Par ailleurs, la GTF est le consortium de producteurs de glyphosate qui s'est constitué pour demander collectivement le renouvellement de son autorisation et se partager le travail, qui est de produire un dossier aussi complet que possible. Le BfR s'est fondé essentiellement sur le dossier (en tenant compte d'autres sources) ? Où est le mal ? C'est la procédure.
Les auteurs du reportage ont donc succombé à la désinformation et l'ont propagée sans esprit critique. Était-il si difficile de vérifier ? Même sans s'enquérir auprès de la GTF, il suffisait de quelques clics...
« L'industrie semble donc semble donc être juge et partie de cette évaluation... »
La séquence qui suit avec M. Yann Fichet ressemble à un interrogatoire, certes poli, mais digne de l'Aveu.

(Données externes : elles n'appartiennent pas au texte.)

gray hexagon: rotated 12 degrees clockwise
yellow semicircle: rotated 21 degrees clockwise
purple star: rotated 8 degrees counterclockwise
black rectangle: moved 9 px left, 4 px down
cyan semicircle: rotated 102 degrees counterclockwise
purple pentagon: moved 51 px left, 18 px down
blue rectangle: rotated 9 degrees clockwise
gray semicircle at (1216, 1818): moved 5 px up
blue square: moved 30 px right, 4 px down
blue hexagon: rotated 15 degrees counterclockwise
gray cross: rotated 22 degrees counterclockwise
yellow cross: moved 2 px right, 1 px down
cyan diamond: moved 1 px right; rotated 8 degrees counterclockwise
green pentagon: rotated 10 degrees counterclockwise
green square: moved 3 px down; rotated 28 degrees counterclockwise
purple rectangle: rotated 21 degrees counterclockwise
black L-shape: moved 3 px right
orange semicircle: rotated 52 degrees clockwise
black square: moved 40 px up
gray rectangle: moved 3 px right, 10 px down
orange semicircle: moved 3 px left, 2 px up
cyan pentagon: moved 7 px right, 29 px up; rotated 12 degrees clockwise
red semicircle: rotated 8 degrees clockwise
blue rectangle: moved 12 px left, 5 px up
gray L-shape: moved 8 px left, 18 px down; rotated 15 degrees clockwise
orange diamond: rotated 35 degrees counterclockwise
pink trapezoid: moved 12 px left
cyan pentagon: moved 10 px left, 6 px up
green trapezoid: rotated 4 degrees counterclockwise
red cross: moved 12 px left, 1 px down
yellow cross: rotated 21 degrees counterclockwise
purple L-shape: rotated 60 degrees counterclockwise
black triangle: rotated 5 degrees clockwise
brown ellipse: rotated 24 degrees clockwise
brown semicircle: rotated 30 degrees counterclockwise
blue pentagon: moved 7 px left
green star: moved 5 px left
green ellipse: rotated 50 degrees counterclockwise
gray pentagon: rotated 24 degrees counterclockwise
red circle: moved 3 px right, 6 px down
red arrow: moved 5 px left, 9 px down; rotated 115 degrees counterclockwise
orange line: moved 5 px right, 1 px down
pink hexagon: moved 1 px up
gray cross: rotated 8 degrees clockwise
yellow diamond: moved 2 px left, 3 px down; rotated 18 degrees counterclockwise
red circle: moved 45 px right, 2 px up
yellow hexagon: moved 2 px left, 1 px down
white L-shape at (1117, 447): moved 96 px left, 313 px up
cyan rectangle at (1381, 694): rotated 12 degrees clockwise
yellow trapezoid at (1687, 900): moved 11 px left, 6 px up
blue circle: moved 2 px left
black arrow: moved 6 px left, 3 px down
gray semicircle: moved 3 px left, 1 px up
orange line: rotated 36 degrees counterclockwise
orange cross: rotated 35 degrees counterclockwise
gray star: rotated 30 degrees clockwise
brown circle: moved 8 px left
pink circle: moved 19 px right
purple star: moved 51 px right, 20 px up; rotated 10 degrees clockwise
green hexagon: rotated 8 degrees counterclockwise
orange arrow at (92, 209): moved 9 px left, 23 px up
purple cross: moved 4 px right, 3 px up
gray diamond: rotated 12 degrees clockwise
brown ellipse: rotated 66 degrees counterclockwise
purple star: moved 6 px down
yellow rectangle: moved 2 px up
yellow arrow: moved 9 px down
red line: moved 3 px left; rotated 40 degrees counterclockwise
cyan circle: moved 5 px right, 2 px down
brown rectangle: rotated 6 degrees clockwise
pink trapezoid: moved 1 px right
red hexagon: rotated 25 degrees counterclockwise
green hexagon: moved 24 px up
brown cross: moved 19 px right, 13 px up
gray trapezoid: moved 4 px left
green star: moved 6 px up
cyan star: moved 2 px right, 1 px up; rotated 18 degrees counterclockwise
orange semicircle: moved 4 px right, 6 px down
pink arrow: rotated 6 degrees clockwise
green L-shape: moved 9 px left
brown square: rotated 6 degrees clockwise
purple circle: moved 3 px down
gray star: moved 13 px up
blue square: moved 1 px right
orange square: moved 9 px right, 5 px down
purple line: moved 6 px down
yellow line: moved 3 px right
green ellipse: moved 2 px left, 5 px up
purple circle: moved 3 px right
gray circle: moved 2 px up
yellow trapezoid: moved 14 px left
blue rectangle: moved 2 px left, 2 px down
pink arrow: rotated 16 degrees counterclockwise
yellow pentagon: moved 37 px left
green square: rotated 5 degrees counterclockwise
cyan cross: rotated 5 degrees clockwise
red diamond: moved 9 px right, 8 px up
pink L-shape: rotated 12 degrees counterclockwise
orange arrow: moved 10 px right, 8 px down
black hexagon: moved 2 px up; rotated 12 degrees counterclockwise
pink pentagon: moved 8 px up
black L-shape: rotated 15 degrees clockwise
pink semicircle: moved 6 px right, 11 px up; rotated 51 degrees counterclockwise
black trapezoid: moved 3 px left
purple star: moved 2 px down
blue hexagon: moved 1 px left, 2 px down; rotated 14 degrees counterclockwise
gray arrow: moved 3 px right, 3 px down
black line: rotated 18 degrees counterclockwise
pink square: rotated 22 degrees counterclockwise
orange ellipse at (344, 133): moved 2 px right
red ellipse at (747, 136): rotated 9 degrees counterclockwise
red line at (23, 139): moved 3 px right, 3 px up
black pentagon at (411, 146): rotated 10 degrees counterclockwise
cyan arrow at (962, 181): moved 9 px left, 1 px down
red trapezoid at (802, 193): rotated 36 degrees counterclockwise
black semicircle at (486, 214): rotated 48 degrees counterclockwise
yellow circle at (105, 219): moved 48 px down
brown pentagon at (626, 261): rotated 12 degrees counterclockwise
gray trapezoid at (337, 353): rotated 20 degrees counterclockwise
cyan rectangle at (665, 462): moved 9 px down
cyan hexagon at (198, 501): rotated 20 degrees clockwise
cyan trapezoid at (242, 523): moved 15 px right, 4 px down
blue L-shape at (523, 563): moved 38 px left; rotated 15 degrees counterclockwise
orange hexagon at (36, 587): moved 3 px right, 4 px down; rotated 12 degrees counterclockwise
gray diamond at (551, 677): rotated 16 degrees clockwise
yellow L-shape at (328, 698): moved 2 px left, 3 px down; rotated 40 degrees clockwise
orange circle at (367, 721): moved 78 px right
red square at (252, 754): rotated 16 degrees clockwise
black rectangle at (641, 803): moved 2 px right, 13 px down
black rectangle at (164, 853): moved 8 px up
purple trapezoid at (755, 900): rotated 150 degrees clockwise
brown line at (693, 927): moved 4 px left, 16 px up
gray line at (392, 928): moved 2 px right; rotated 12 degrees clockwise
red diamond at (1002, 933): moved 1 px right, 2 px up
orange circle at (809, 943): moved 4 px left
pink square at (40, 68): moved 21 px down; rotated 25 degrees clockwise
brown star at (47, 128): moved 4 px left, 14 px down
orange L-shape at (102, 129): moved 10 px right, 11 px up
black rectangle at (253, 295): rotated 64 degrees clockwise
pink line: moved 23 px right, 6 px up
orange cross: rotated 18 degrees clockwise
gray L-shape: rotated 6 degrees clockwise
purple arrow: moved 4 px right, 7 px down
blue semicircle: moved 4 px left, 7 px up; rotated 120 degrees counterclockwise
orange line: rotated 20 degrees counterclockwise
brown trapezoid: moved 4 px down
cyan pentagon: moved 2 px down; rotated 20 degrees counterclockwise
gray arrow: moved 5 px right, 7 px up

« À la fin de l'enquête, il nous semblait que les géants de l'agrochimie étaient intouchables »
Formidable commentaire... qui précède une séquence sur M. Paul François, victime non pas d'un pesticide de Monsanto, le Lasso, mais d'un accident du travail dû – comme il le reconnaît par ailleurs – à une fausse manœuvre, un « accident stupide » de sa part. L'« intouchable » Monsanto condamné... un oxymore. Mais c'est devenu un lieu commun... on ne vérifie plus.
Nous, à la fin de l'« enquête », il nous semble que le téléspectateur contribuable a été grugé.